Population: a few users contribute most to the workload. In general, even the largest grids are used by a few tens of organizations and by several hundreds of users. Less than ten users, often less than five, dominate the workload of the grid, both in terms of number of jobs submitted to the grid and of consumed resources, as exemplified in Figure 1.

Submission Patterns Grid workloads exhibit strong time patterns, including seasonal, work day, and hourly. Most grids are less used during holidays, week-ends, and middle-of-day hours. Many academic grids are overloaded during the periods preceding major conferences. The submission behavior of individual user varies greatly among users, but the top users have often replaced irregular (manual) submission with tools that submit jobs periodically.

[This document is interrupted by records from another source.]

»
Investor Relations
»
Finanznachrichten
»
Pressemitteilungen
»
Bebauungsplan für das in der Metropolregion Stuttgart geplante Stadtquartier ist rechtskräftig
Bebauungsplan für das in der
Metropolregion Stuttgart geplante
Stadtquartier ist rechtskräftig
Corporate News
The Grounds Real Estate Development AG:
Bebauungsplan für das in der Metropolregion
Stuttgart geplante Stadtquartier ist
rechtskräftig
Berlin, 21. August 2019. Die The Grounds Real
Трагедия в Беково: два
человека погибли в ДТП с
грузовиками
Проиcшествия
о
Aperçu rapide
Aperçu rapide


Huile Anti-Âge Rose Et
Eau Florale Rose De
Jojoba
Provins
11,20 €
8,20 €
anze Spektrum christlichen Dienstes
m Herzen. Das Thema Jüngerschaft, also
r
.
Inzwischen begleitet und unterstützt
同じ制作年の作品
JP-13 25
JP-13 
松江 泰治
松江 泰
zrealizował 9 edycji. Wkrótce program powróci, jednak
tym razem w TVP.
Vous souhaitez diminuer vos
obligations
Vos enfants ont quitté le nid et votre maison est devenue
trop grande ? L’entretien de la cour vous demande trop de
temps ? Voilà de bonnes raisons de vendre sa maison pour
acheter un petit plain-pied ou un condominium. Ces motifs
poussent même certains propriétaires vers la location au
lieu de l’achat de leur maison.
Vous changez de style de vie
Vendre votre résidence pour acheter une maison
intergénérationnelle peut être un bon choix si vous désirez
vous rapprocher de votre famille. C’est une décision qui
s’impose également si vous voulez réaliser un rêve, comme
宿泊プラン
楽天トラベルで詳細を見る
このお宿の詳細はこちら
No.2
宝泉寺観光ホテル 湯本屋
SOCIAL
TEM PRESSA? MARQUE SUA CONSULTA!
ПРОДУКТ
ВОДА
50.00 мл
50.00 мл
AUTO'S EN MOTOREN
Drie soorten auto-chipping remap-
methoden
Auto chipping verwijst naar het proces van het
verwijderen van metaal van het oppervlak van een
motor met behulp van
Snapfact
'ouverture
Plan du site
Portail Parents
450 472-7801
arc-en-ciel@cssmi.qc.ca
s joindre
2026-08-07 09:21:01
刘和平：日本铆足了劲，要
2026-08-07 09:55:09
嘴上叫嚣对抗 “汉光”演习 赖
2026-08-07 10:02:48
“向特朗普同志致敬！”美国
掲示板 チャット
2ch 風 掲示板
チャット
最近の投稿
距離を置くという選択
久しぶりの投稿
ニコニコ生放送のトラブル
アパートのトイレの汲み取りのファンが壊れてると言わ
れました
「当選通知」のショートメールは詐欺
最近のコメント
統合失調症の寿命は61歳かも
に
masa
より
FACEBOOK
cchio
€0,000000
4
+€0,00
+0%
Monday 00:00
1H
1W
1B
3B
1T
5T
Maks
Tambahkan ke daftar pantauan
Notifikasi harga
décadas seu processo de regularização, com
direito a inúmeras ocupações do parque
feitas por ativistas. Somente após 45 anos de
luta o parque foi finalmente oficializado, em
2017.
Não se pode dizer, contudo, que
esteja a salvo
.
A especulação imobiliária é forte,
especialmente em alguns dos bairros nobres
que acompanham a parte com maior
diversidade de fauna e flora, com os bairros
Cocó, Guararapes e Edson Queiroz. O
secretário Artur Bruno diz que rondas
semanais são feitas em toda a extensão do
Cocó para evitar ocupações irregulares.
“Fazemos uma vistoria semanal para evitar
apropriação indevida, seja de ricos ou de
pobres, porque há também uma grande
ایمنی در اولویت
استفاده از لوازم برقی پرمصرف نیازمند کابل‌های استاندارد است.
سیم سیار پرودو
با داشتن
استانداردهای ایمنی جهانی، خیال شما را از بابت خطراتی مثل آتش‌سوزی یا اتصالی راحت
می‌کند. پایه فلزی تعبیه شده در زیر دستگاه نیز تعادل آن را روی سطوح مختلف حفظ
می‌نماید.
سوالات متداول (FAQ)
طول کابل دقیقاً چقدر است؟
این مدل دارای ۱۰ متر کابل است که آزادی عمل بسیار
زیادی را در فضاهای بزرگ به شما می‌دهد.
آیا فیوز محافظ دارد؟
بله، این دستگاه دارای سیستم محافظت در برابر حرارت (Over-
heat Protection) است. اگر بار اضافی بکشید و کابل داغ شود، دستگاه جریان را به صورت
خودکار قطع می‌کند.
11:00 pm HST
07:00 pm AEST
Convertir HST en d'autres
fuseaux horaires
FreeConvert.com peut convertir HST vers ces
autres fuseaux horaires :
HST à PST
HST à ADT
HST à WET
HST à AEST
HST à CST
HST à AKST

Grids vs. Parallel Production Workloads In comparison with the clusters and low-end supercomputers of the end-1990s and beginning-2000s, grids exhibit similar resource consumption, more completed jobs per day, higher spikes in the number of concurrently running jobs, and can reach much higher utilization. Specifically, parallel production environments (PPEs) offer 50 to 1300 CPU Years per year, have on average less than 500 jobs completed per day, spikes of 300 to 5,400 jobs, and utilization often in the mid-60%s (these results hold for each individual parallel production environment trace in the Parallel Workloads Archive [Online] Available: http://cs.huji.ac.il/labs/parallel/workload/).

Figure 2. CDFs of the most important job characteristics for NorduGrid, Condor GLOW, Condor UWisc-South, TeraGrid, Grid3, LCG, DAS-2, and DAS-2 Grid. Time-related characteristics in logscale.

III. General Job Characteristics

This section characterizes the jobs present in grid workloads, regardless of their application domain or structure; more in-depth studies on this topic are [13], [23], [7]. Table III summarizes the average and standard deviation of the number of processors allocated to the job, the job runtime, and the memory consumption of the job. Figure 2 depicts for selected grid workloads the cumulative distribution functions (CDFs) associated with various job characteristics. Both the table and the figure indicate the high variability of grid job characteristics.

Table III Summary of job characteristics for the studied traces. In paranthesis the standard deviation.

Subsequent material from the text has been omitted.